She is the opposite of him.
She hates being normal.
She would give almost anything to have her magics back. Preferably the ones that let her play in time, but she would even settle for the much peskier ability (or curse – half the time she’s not sure) to speak to the dead. So anyway she is in a terrible mood, stuck in the awful, regular speed present time. The little strawberry mare is even lonely – she had dumped her mostly-grown daughters on her grandfather, and not even been with them when the fae ripped the magics from the world, and now she isn’t quite sure where to find them.
But she has figured out that the Tundra is gone, as is the Falls, and so her grandfather is most likely homeless, which is why she’s here, traipsing through the crowded Meadow looking for them. And honestly, it shouldn’t be this hard. One’s blue, one’s purple, one’s covered in scars, two of them may or may not have wings, and one may or may not look like a zombie. Which is a lot of weird for three horses, so Kellyn can’t imagine they’re blending well.

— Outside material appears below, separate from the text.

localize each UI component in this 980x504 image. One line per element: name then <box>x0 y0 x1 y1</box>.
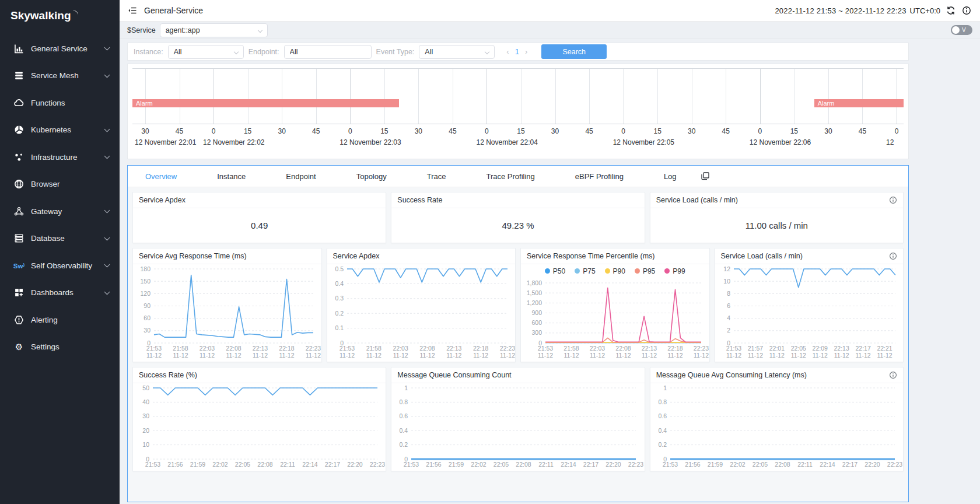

She is so involved with her own thoughts, gaze skimming the far away horses, that she doesn’t see him until she runs into him. “Hey!” she yelps the response, bouncing back. He’s not huge but Kellyn is little, so she looks up at him, frowning. Realizes that maybe she’s in the wrong, and the socially polite thing to do is apologize. Which she isn’t great at, by principle. “Sorry,” she forces the word out, and then tilts her head. “I’m looking for a blue roan girl who may or may not have wings, a purple girl who may or may not look half dead, and a bay stallion covered in scars who may or may not have wings. I don’t suppose you’ve seen them?”